A documentação do catálogo é composta de presentes de reis católicos da Europa: Espanha, França, Portugal, Sacro Império Romano-Germanico, Reino de Nápoles, além de objetos dos primeiros tempos do Cristianismo. Peças sem equivalentes em qualquer lugar. É o caso de numerosas lâmpadas em ouro, uma delas, a oferecida por Dom Joao V, de Portugal, que pôde escapar às devastações do terremoto de 1755. Vejo um frontal de altar, dotado de profundidade de campo, marcadamente escultórico, realizado em Nápoles (1731); a Santa Cruz de Constantinopla; um relicário em ouro, em forma de cruz, adornado com safiras e diamantes; um tríptico de beleza imponente da apresentação do Menino no Templo; candelabros em esmalte, com detalhe para técnica e o conhecimento de esmaltadores limusinos; importantes conjuntos de peças de ourivesaria com decoração complexa de filigrana, mostram prodigioso exemplo de sincretismo cultural; uma bacia dourada de lava-pés; conjuntos de ricos paramentos que evocam episódios da paixão; vários píxides de extrema beleza; um impressionante báculo pastoral de prata dourada, ornado com gemas engastadas e flores-de-lis. O conjunto de documentos, manuscritos valiosos, mapas, um belo Livro de Horas (Roma, 1410), para mim, um tesouro dentro de outro tesouro, com letras capitulares quase iguais (ou da mesma escola e estilo) às de um Missal, que fotografei, inteiro, na biblioteca (fechadíssima) do Seminário Maior de Olinda. (A biblioteca do Padre Antônio Vieira, do bispo Azevedo Coutinho, de Frei Caneca). Uma relíquia, no gênero, as suas iluminuras, talvez único no Brasil. (Salvo milagrosamente durante a fúria destruidora dos invasores holandeses em Olinda e Recife). Letras capitulares, as do Livro de Horas, feitas pelo mestre iluminador Bedford, que viveu em Paris durante o século XV. Tem mais: como o bloco monolítico que representa o Santo Sepulcro. Tudo nesse Museu é um tesouro.

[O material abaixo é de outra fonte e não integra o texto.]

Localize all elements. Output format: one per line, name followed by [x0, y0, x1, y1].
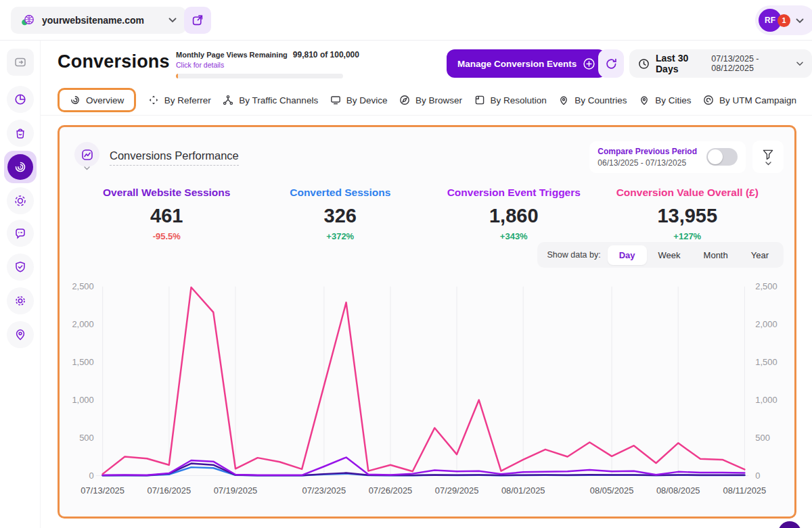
svg-text:08/08/2025: 08/08/2025 — [656, 485, 700, 496]
pageviews-progressbar — [176, 74, 343, 78]
sidebar-item-settings[interactable] — [7, 287, 34, 314]
website-selector[interactable]: yourwebsitename.com — [11, 7, 186, 34]
refresh-button[interactable] — [598, 49, 624, 78]
svg-text:500: 500 — [79, 433, 94, 443]
tab-by-countries[interactable]: By Countries — [558, 89, 627, 111]
website-name: yourwebsitename.com — [42, 15, 144, 26]
plus-circle-icon — [583, 57, 595, 70]
tab-label: Overview — [86, 95, 124, 105]
pageviews-count: 99,810 of 100,000 — [293, 50, 359, 59]
chevron-down-icon — [168, 18, 177, 23]
svg-text:0: 0 — [755, 471, 760, 481]
open-website-button[interactable] — [184, 7, 211, 34]
notification-badge: 1 — [777, 14, 790, 27]
svg-text:07/19/2025: 07/19/2025 — [214, 485, 258, 496]
shopping-bag-icon — [14, 126, 27, 140]
clock-icon — [638, 58, 650, 70]
metric-delta: -95.5% — [80, 231, 254, 241]
refresh-icon — [605, 57, 618, 70]
svg-text:500: 500 — [755, 433, 770, 443]
page-title: Conversions — [58, 51, 170, 72]
camera-lens-icon — [14, 194, 27, 208]
svg-text:07/23/2025: 07/23/2025 — [302, 485, 346, 496]
tab-by-referrer[interactable]: By Referrer — [148, 89, 211, 111]
period-week-button[interactable]: Week — [647, 245, 692, 265]
metric-conversion-event-triggers: Conversion Event Triggers 1,860 +343% — [427, 187, 601, 241]
tab-label: By UTM Campaign — [719, 95, 796, 105]
svg-text:2,000: 2,000 — [755, 319, 777, 329]
sidebar-item-visitor-location[interactable] — [7, 321, 34, 348]
sidebar-item-session-recordings[interactable] — [7, 187, 34, 214]
chart-type-button[interactable] — [74, 142, 100, 173]
metric-converted-sessions: Converted Sessions 326 +372% — [254, 187, 428, 241]
period-year-button[interactable]: Year — [740, 245, 780, 265]
date-range-dates: 07/13/2025 - 08/12/2025 — [711, 54, 790, 73]
svg-text:0: 0 — [89, 471, 94, 481]
traffic-channels-icon — [223, 95, 233, 105]
chevron-down-icon — [765, 162, 771, 166]
filter-button[interactable] — [752, 141, 784, 173]
pageviews-details-link[interactable]: Click for details — [176, 61, 345, 69]
tab-label: By Cities — [655, 95, 691, 105]
pageviews-label: Monthly Page Views Remaining — [176, 51, 288, 59]
topbar: yourwebsitename.com RF 1 — [0, 0, 812, 41]
tab-overview[interactable]: Overview — [58, 88, 136, 112]
period-month-button[interactable]: Month — [692, 245, 740, 265]
pageviews-quota: Monthly Page Views Remaining 99,810 of 1… — [176, 50, 345, 78]
date-range-label: Last 30 Days — [656, 53, 705, 74]
chevron-down-icon — [796, 14, 804, 26]
metric-delta: +343% — [427, 231, 601, 241]
svg-text:2,500: 2,500 — [72, 281, 93, 291]
manage-conversion-events-button[interactable]: Manage Conversion Events — [447, 49, 606, 78]
chevron-down-icon — [84, 161, 90, 173]
metric-label: Overall Website Sessions — [80, 187, 254, 199]
sidebar-item-feedback[interactable] — [7, 220, 34, 247]
svg-text:1,500: 1,500 — [755, 357, 777, 367]
metric-conversion-value-overall: Conversion Value Overall (£) 13,955 +127… — [601, 187, 775, 241]
metric-overall-website-sessions: Overall Website Sessions 461 -95.5% — [80, 187, 254, 241]
map-pin-icon — [558, 95, 569, 105]
chat-bubble-icon — [14, 226, 27, 240]
help-bubble[interactable] — [778, 521, 801, 528]
sidebar-item-privacy[interactable] — [7, 254, 34, 281]
tab-label: By Traffic Channels — [239, 95, 318, 105]
overview-icon — [70, 95, 81, 105]
funnel-icon — [761, 149, 775, 161]
tab-by-device[interactable]: By Device — [330, 89, 388, 111]
tab-label: By Referrer — [164, 95, 211, 105]
compare-label: Compare Previous Period — [597, 147, 697, 156]
sidebar-item-panel-toggle[interactable] — [7, 49, 34, 76]
metric-delta: +372% — [254, 231, 428, 241]
metric-label: Conversion Event Triggers — [427, 187, 601, 199]
svg-text:07/26/2025: 07/26/2025 — [369, 485, 413, 496]
svg-text:08/05/2025: 08/05/2025 — [590, 485, 634, 496]
tab-by-browser[interactable]: By Browser — [399, 89, 462, 111]
svg-text:2,500: 2,500 — [755, 281, 777, 291]
tab-by-traffic-channels[interactable]: By Traffic Channels — [223, 89, 318, 111]
date-range-selector[interactable]: Last 30 Days 07/13/2025 - 08/12/2025 — [629, 49, 812, 78]
utm-campaign-icon — [703, 95, 714, 105]
panel-toggle-icon — [14, 55, 27, 69]
account-menu[interactable]: RF 1 — [755, 5, 812, 35]
sidebar-item-ecommerce[interactable] — [7, 120, 34, 147]
sidebar — [0, 41, 41, 528]
compare-toggle[interactable] — [706, 148, 738, 166]
globe-icon — [20, 14, 35, 27]
resolution-icon — [474, 95, 485, 105]
metric-label: Converted Sessions — [254, 187, 428, 199]
tab-by-cities[interactable]: By Cities — [639, 89, 691, 111]
sidebar-item-conversions[interactable] — [4, 151, 37, 183]
period-day-button[interactable]: Day — [608, 245, 647, 265]
report-tabs: Overview By Referrer By Traffic Channels… — [58, 85, 796, 115]
svg-text:07/29/2025: 07/29/2025 — [435, 485, 479, 496]
chevron-down-icon — [796, 62, 803, 66]
metric-value: 461 — [80, 205, 254, 227]
shield-check-icon — [14, 260, 27, 274]
svg-text:08/01/2025: 08/01/2025 — [501, 485, 545, 496]
tab-by-utm-campaign[interactable]: By UTM Campaign — [703, 89, 796, 111]
sidebar-item-dashboard[interactable] — [7, 86, 34, 113]
tab-by-resolution[interactable]: By Resolution — [474, 89, 547, 111]
compare-range: 06/13/2025 - 07/13/2025 — [597, 158, 697, 168]
metric-value: 326 — [254, 205, 428, 227]
svg-text:08/11/2025: 08/11/2025 — [723, 485, 767, 496]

PS: 1 – Dedico esta crônica à memória do poeta e escritor português Nuno Júdice, recentemente falecido. Pela sua obra, pela sua amizade à cultura brasileira e pelo legado intelectual, como editor, da Revista Colóquio Letras (Fundação Calouste Gulbenkian).
2 – Sou grato ao poeta José Rodrigues de Paiva e ao professor Lúcio Ferreira, ambos de passagem pela Gulbenkian (Lisboa), que muito se empenharam para que fosse possível a leitura que fiz desse Catálogo monumental.